I will have to do another post to speak about the event proper and touch on what i discussed for the benefit of all.
They made me sign autographs and gosh, i will talk about that in a follow-up post.
One wanted me to write my name on his work: "Terry Ajayi" and gosh, if you only know how much this name means to me, when it is called; when it is remembered.
The girls took care of me and the boys didn't diss me. They let me because these boys loved me too!
Afterall, we ate and took more pictures and i spoke some more and someone wanted to record that too. "My words" are broken pieces of me, so when you give it that much value, you touch me.
Then, they took care of me some more. Took me drinking and talking some more almost all night. I will see if there was any photos of those in a follow-up post.
Hahaha, the next day, i couldn't function well.
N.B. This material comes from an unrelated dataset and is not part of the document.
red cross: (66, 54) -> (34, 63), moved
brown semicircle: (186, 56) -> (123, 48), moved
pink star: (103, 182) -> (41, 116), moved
I was drained, so i couldn't have much activity. I just waited it out at the hotel till evening, then went to an area near the airport to hangout.
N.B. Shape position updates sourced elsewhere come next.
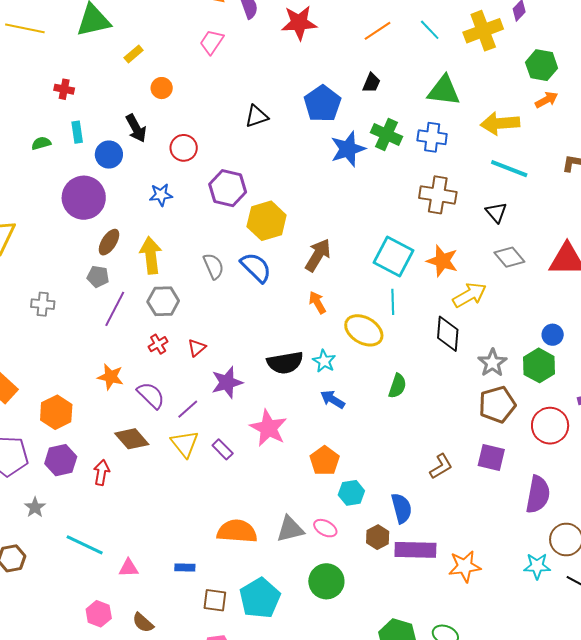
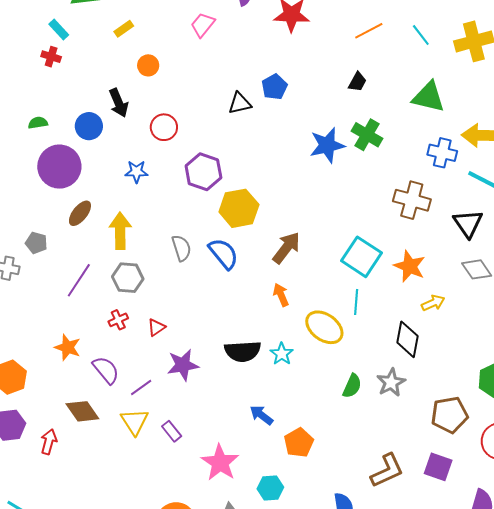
blue pentagon: (322, 104) -> (274, 87), moved, size x0.7
cyan rectangle: (77, 132) -> (59, 30), moved, turned -40
blue cross: (432, 137) -> (442, 153), moved
green semicircle: (41, 143) -> (38, 123), moved
black triangle: (496, 212) -> (468, 224), size x1.4
gray pentagon: (98, 277) -> (36, 243), moved
yellow arrow: (469, 295) -> (433, 303), size x0.7
gray star: (492, 363) -> (391, 382), moved
blue arrow: (333, 399) -> (261, 415), moved
pink star: (268, 428) -> (220, 463), moved
orange pentagon: (325, 461) -> (299, 443), moved
brown L-shape: (441, 466) -> (387, 471), size x1.4
cyan hexagon: (351, 493) -> (270, 488), moved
Many more steemians wanted to meet me there but i struggled with the day, so i couldn't get to respond to some on time and some got stuck in traffic and couldn't meet up but some did all it took and the moment i walked into the airport, while i thought i will have to time to rush to the bathroom to freshen up a bit; i had steemians following me, to meet me!
And there were 3 more steemians (because there was baby) and it was all special.
@roselyn028 and her darling blessed baby
@jenny018 visited as well even though, she was on her way to work that night.
I hadn't even checked in but we sat and spoke till almost 9.30pm, then we realized i would get late and off i went to end the physical adventur, only to keep replaying it in my mind forever and as i write this post.
I haven't had many pictures and gosh, not even with my mum because i hardly had pictures and when i was grown or the years before my mum passed, i wasn't located with her. Now, i have many awesome pictures and these things are giant.
I am touched; i am touched.
I am grateful steemit. I am grateful steemians.
I am grateful Cebu.
I am yours
Your Boy Terry
Please pass this on to every steemian and every steemian in Cebu, Philippines or mention them in the comments and to all the other provinces around the Philippines and other nations, i am visiting soon. Don't be surprised. We surpassing google with steemit, so don't be surprised.